- WHAT IS BEING ASKED: Retype all the entries word for word, but omit the pictures.
### RECORDS SUPPLIED
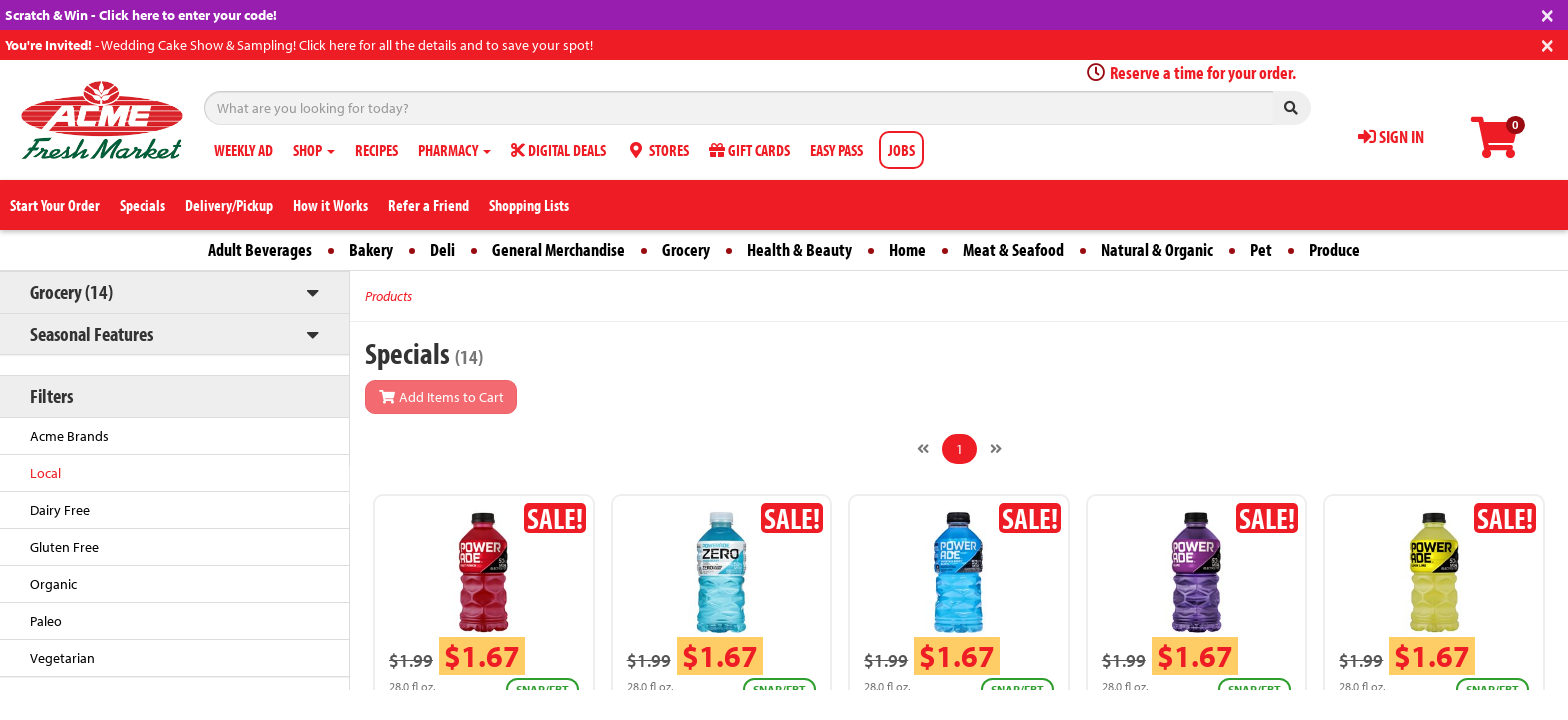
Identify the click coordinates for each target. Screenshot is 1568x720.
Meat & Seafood (1013, 249)
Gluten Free (64, 547)
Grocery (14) (71, 291)
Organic (53, 584)
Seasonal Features (91, 333)
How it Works (330, 205)
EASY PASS (836, 150)
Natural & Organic (1157, 249)
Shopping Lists (529, 205)
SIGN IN (1391, 136)
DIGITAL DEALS (558, 150)
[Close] (1547, 13)
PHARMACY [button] (454, 150)
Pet (1261, 249)
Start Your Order (55, 205)
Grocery (686, 249)
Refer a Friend (428, 205)
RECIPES (376, 150)
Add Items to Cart (441, 397)
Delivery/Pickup (229, 205)
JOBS (901, 150)
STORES (657, 150)
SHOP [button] (314, 150)
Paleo (46, 621)
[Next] (996, 449)
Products (388, 296)
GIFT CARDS (749, 150)
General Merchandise (558, 249)
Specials (142, 205)
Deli (442, 249)
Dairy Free (60, 510)
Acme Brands (69, 436)
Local (45, 473)
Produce (1334, 249)
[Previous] (923, 449)
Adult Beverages (260, 249)
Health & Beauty (799, 249)
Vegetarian (62, 658)
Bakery (371, 249)
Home (907, 249)
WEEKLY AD (243, 150)
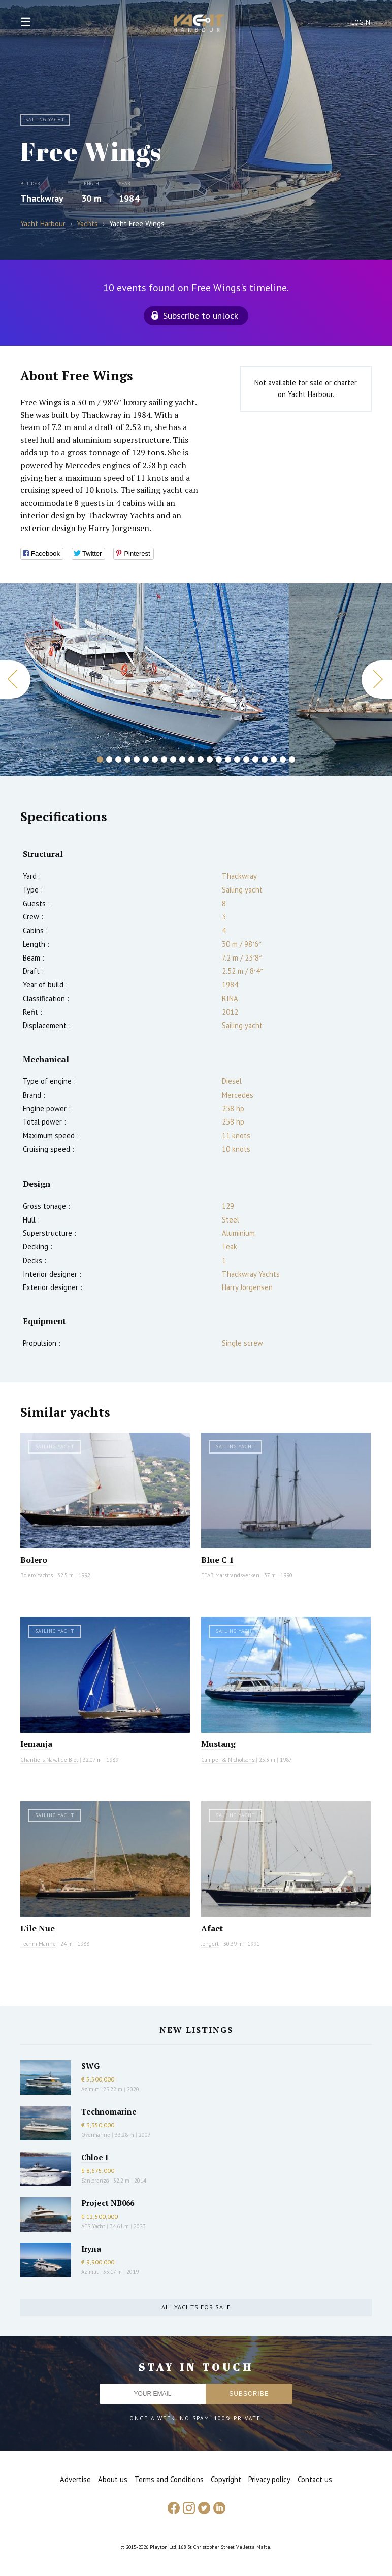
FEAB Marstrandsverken (230, 1575)
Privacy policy (269, 2479)
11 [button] (191, 759)
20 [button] (274, 759)
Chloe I (94, 2157)
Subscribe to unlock (200, 315)
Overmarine (96, 2134)
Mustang (218, 1743)
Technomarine (109, 2111)
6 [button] (146, 759)
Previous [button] (15, 679)
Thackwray (41, 198)
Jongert (210, 1943)
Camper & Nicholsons (227, 1759)
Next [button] (377, 679)
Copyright (226, 2479)
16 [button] (237, 759)
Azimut (90, 2089)
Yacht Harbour (199, 24)
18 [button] (255, 759)
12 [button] (201, 759)
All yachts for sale (196, 2307)
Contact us (315, 2479)
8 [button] (164, 759)
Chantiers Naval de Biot (49, 1759)
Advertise (75, 2479)
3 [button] (118, 759)
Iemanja (36, 1743)
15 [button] (228, 759)
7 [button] (155, 759)
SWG (90, 2066)
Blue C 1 (217, 1559)
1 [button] (100, 759)
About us (112, 2479)
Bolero (33, 1559)
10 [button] (182, 759)
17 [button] (246, 759)
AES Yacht (93, 2226)
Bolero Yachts (36, 1575)
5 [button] (137, 759)
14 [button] (219, 759)
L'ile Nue (37, 1928)
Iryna (91, 2248)
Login (361, 22)
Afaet (212, 1928)
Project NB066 (107, 2203)
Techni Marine (38, 1943)
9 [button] (173, 759)
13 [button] (210, 759)
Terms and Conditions (169, 2479)
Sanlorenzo (95, 2180)
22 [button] (292, 759)
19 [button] (265, 759)
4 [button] (127, 759)
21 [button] (283, 759)
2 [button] (109, 759)
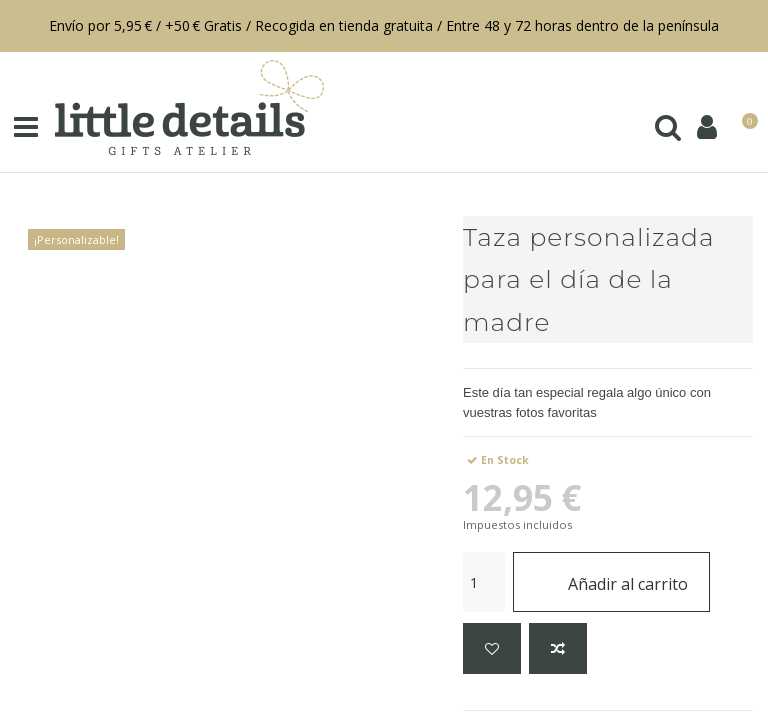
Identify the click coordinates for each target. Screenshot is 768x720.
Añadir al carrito (611, 581)
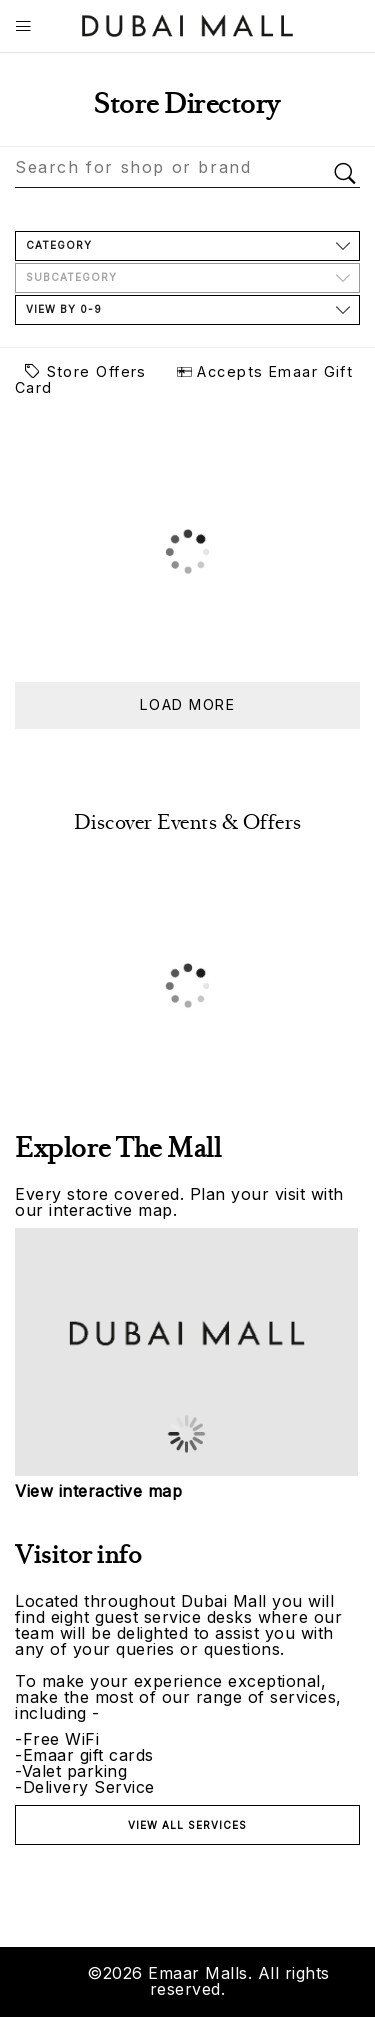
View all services (187, 1825)
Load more (187, 704)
######
- OUTPUT OF THE EXERCISE:
Identify the click coordinates for each target. Screenshot is 1568x720.
Meat & Seafood (1013, 249)
Gluten Free (64, 547)
Grocery (14) (71, 291)
Organic (53, 584)
Seasonal Features (91, 333)
How it Works (330, 205)
EASY PASS (836, 150)
Natural & Organic (1157, 249)
Shopping Lists (529, 205)
SIGN IN (1391, 136)
DIGITAL DEALS (558, 150)
[Close] (1547, 13)
PHARMACY [button] (454, 150)
Pet (1261, 249)
Start Your Order (55, 205)
Grocery (686, 249)
Refer a Friend (428, 205)
RECIPES (376, 150)
Add Items to Cart (441, 397)
Delivery/Pickup (229, 205)
JOBS (901, 150)
STORES (657, 150)
SHOP [button] (314, 150)
Paleo (46, 621)
[Next] (996, 449)
Products (388, 296)
GIFT CARDS (749, 150)
General Merchandise (558, 249)
Specials (142, 205)
Deli (442, 249)
Dairy Free (60, 510)
Acme Brands (69, 436)
Local (45, 473)
Produce (1334, 249)
[Previous] (923, 449)
Adult Beverages (260, 249)
Health & Beauty (799, 249)
Vegetarian (62, 658)
Bakery (371, 249)
Home (907, 249)
WEEKLY AD (243, 150)
FEAB Marstrandsverken (230, 1575)
Privacy policy (269, 2479)
11 [button] (191, 759)
20 [button] (274, 759)
Chloe I (94, 2157)
Subscribe to unlock (200, 315)
Overmarine (96, 2134)
Mustang (218, 1743)
Technomarine (109, 2111)
6 [button] (146, 759)
Previous [button] (15, 679)
Thackwray (41, 198)
Jongert (210, 1943)
Camper & Nicholsons (227, 1759)
Next [button] (377, 679)
Copyright (226, 2479)
16 [button] (237, 759)
Azimut (90, 2089)
Yacht Harbour (199, 24)
18 [button] (255, 759)
12 [button] (201, 759)
All yachts for sale (196, 2307)
Contact us (315, 2479)
8 [button] (164, 759)
Chantiers Naval de Biot (49, 1759)
Advertise (75, 2479)
3 [button] (118, 759)
Iemanja (36, 1743)
15 [button] (228, 759)
7 [button] (155, 759)
SWG (90, 2066)
Blue C 1 (217, 1559)
1 [button] (100, 759)
About us (112, 2479)
Bolero (33, 1559)
10 [button] (182, 759)
17 [button] (246, 759)
AES Yacht (93, 2226)
Bolero Yachts (36, 1575)
5 [button] (137, 759)
14 [button] (219, 759)
L'ile Nue (37, 1928)
Iryna (91, 2248)
Login (361, 22)
Afaet (212, 1928)
Project NB066 (107, 2203)
Techni Marine (38, 1943)
9 [button] (173, 759)
13 [button] (210, 759)
Terms and Conditions (169, 2479)
Sanlorenzo (95, 2180)
22 [button] (292, 759)
19 [button] (265, 759)
4 [button] (127, 759)
21 [button] (283, 759)
2 [button] (109, 759)
Identify the click coordinates for each target. Screenshot is 768x720.
Añadir al carrito (611, 581)
View all services (187, 1825)
Load more (187, 704)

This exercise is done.